Dataset content:
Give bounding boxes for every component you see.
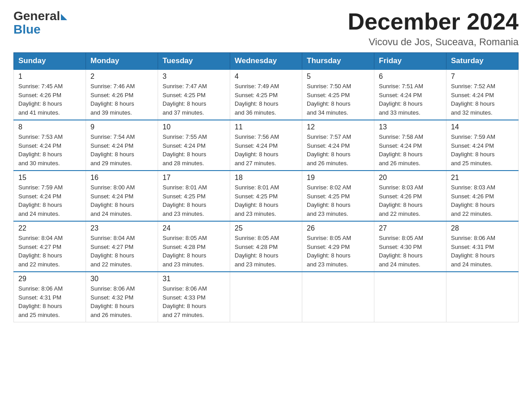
day-number: 9 (90, 123, 153, 131)
day-number: 1 (18, 73, 81, 81)
day-number: 24 (163, 224, 225, 232)
calendar-cell: 27 Sunrise: 8:05 AM Sunset: 4:30 PM Dayl… (374, 221, 446, 272)
calendar-cell: 15 Sunrise: 7:59 AM Sunset: 4:24 PM Dayl… (14, 171, 86, 221)
day-info: Sunrise: 8:06 AM Sunset: 4:33 PM Dayligh… (163, 284, 225, 319)
day-info: Sunrise: 7:59 AM Sunset: 4:24 PM Dayligh… (18, 183, 81, 218)
week-row-4: 29 Sunrise: 8:06 AM Sunset: 4:31 PM Dayl… (14, 272, 519, 322)
week-row-1: 8 Sunrise: 7:53 AM Sunset: 4:24 PM Dayli… (14, 120, 519, 171)
calendar-cell: 5 Sunrise: 7:50 AM Sunset: 4:25 PM Dayli… (302, 69, 374, 120)
day-number: 5 (307, 73, 369, 81)
calendar-cell: 18 Sunrise: 8:01 AM Sunset: 4:25 PM Dayl… (230, 171, 302, 221)
calendar-table: Sunday Monday Tuesday Wednesday Thursday… (13, 52, 519, 322)
day-number: 23 (90, 224, 153, 232)
day-number: 19 (307, 174, 369, 182)
day-info: Sunrise: 7:49 AM Sunset: 4:25 PM Dayligh… (235, 82, 297, 117)
calendar-cell: 2 Sunrise: 7:46 AM Sunset: 4:26 PM Dayli… (86, 69, 158, 120)
day-info: Sunrise: 8:05 AM Sunset: 4:28 PM Dayligh… (163, 234, 225, 269)
day-number: 31 (163, 275, 225, 283)
day-info: Sunrise: 7:50 AM Sunset: 4:25 PM Dayligh… (307, 82, 369, 117)
calendar-cell: 24 Sunrise: 8:05 AM Sunset: 4:28 PM Dayl… (158, 221, 230, 272)
day-number: 15 (18, 174, 81, 182)
day-number: 2 (90, 73, 153, 81)
calendar-cell: 12 Sunrise: 7:57 AM Sunset: 4:24 PM Dayl… (302, 120, 374, 171)
col-sunday: Sunday (14, 53, 86, 70)
week-row-0: 1 Sunrise: 7:45 AM Sunset: 4:26 PM Dayli… (14, 69, 519, 120)
day-number: 27 (379, 224, 442, 232)
col-thursday: Thursday (302, 53, 374, 70)
calendar-cell (374, 272, 446, 322)
day-info: Sunrise: 7:59 AM Sunset: 4:24 PM Dayligh… (451, 133, 514, 167)
day-info: Sunrise: 8:03 AM Sunset: 4:26 PM Dayligh… (379, 183, 442, 218)
calendar-cell: 21 Sunrise: 8:03 AM Sunset: 4:26 PM Dayl… (446, 171, 519, 221)
day-info: Sunrise: 8:05 AM Sunset: 4:28 PM Dayligh… (235, 234, 297, 269)
calendar-cell: 13 Sunrise: 7:58 AM Sunset: 4:24 PM Dayl… (374, 120, 446, 171)
day-info: Sunrise: 8:05 AM Sunset: 4:29 PM Dayligh… (307, 234, 369, 269)
calendar-cell: 19 Sunrise: 8:02 AM Sunset: 4:25 PM Dayl… (302, 171, 374, 221)
calendar-cell: 16 Sunrise: 8:00 AM Sunset: 4:24 PM Dayl… (86, 171, 158, 221)
day-number: 7 (451, 73, 514, 81)
calendar-cell: 3 Sunrise: 7:47 AM Sunset: 4:25 PM Dayli… (158, 69, 230, 120)
day-number: 6 (379, 73, 442, 81)
calendar-cell: 7 Sunrise: 7:52 AM Sunset: 4:24 PM Dayli… (446, 69, 519, 120)
day-info: Sunrise: 8:06 AM Sunset: 4:32 PM Dayligh… (90, 284, 153, 319)
calendar-cell: 11 Sunrise: 7:56 AM Sunset: 4:24 PM Dayl… (230, 120, 302, 171)
day-number: 20 (379, 174, 442, 182)
calendar-cell (302, 272, 374, 322)
calendar-cell: 31 Sunrise: 8:06 AM Sunset: 4:33 PM Dayl… (158, 272, 230, 322)
day-number: 18 (235, 174, 297, 182)
day-info: Sunrise: 8:00 AM Sunset: 4:24 PM Dayligh… (90, 183, 153, 218)
calendar-cell: 8 Sunrise: 7:53 AM Sunset: 4:24 PM Dayli… (14, 120, 86, 171)
day-number: 17 (163, 174, 225, 182)
logo-blue-text: Blue (13, 23, 41, 36)
col-tuesday: Tuesday (158, 53, 230, 70)
col-saturday: Saturday (446, 53, 519, 70)
calendar-cell (446, 272, 519, 322)
day-number: 12 (307, 123, 369, 131)
day-number: 26 (307, 224, 369, 232)
calendar-cell: 23 Sunrise: 8:04 AM Sunset: 4:27 PM Dayl… (86, 221, 158, 272)
day-number: 11 (235, 123, 297, 131)
calendar-cell: 10 Sunrise: 7:55 AM Sunset: 4:24 PM Dayl… (158, 120, 230, 171)
day-info: Sunrise: 7:53 AM Sunset: 4:24 PM Dayligh… (18, 133, 81, 167)
day-number: 8 (18, 123, 81, 131)
logo-general-text: General (13, 9, 60, 23)
day-info: Sunrise: 7:54 AM Sunset: 4:24 PM Dayligh… (90, 133, 153, 167)
calendar-cell: 28 Sunrise: 8:06 AM Sunset: 4:31 PM Dayl… (446, 221, 519, 272)
calendar-title: December 2024 (348, 9, 519, 34)
calendar-cell: 14 Sunrise: 7:59 AM Sunset: 4:24 PM Dayl… (446, 120, 519, 171)
day-info: Sunrise: 7:52 AM Sunset: 4:24 PM Dayligh… (451, 82, 514, 117)
day-info: Sunrise: 7:55 AM Sunset: 4:24 PM Dayligh… (163, 133, 225, 167)
calendar-cell: 1 Sunrise: 7:45 AM Sunset: 4:26 PM Dayli… (14, 69, 86, 120)
calendar-cell: 17 Sunrise: 8:01 AM Sunset: 4:25 PM Dayl… (158, 171, 230, 221)
day-info: Sunrise: 7:58 AM Sunset: 4:24 PM Dayligh… (379, 133, 442, 167)
week-row-2: 15 Sunrise: 7:59 AM Sunset: 4:24 PM Dayl… (14, 171, 519, 221)
day-number: 10 (163, 123, 225, 131)
day-info: Sunrise: 8:01 AM Sunset: 4:25 PM Dayligh… (235, 183, 297, 218)
day-number: 25 (235, 224, 297, 232)
header-row: Sunday Monday Tuesday Wednesday Thursday… (14, 53, 519, 70)
week-row-3: 22 Sunrise: 8:04 AM Sunset: 4:27 PM Dayl… (14, 221, 519, 272)
day-info: Sunrise: 7:45 AM Sunset: 4:26 PM Dayligh… (18, 82, 81, 117)
calendar-cell: 25 Sunrise: 8:05 AM Sunset: 4:28 PM Dayl… (230, 221, 302, 272)
day-info: Sunrise: 8:03 AM Sunset: 4:26 PM Dayligh… (451, 183, 514, 218)
day-info: Sunrise: 8:06 AM Sunset: 4:31 PM Dayligh… (451, 234, 514, 269)
day-info: Sunrise: 7:47 AM Sunset: 4:25 PM Dayligh… (163, 82, 225, 117)
title-area: December 2024 Vicovu de Jos, Suceava, Ro… (348, 9, 519, 48)
day-info: Sunrise: 7:56 AM Sunset: 4:24 PM Dayligh… (235, 133, 297, 167)
calendar-subtitle: Vicovu de Jos, Suceava, Romania (348, 36, 519, 48)
day-info: Sunrise: 8:05 AM Sunset: 4:30 PM Dayligh… (379, 234, 442, 269)
calendar-cell (230, 272, 302, 322)
col-wednesday: Wednesday (230, 53, 302, 70)
day-number: 30 (90, 275, 153, 283)
day-info: Sunrise: 7:57 AM Sunset: 4:24 PM Dayligh… (307, 133, 369, 167)
day-info: Sunrise: 8:04 AM Sunset: 4:27 PM Dayligh… (18, 234, 81, 269)
day-info: Sunrise: 7:46 AM Sunset: 4:26 PM Dayligh… (90, 82, 153, 117)
logo-line1: General (13, 9, 67, 23)
day-number: 22 (18, 224, 81, 232)
header: General Blue December 2024 Vicovu de Jos… (13, 9, 519, 48)
logo-arrow-icon (61, 14, 67, 20)
calendar-cell: 9 Sunrise: 7:54 AM Sunset: 4:24 PM Dayli… (86, 120, 158, 171)
day-info: Sunrise: 8:01 AM Sunset: 4:25 PM Dayligh… (163, 183, 225, 218)
day-info: Sunrise: 7:51 AM Sunset: 4:24 PM Dayligh… (379, 82, 442, 117)
calendar-cell: 26 Sunrise: 8:05 AM Sunset: 4:29 PM Dayl… (302, 221, 374, 272)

Assignment:
Find all lines in the records that hold the word "December". Copy them.

Solution to the exercise:
calendar-title: December 2024 (348, 9, 519, 34)
title-area: December 2024 Vicovu de Jos, Suceava, Ro… (348, 9, 519, 48)
header: General Blue December 2024 Vicovu de Jos… (13, 9, 519, 48)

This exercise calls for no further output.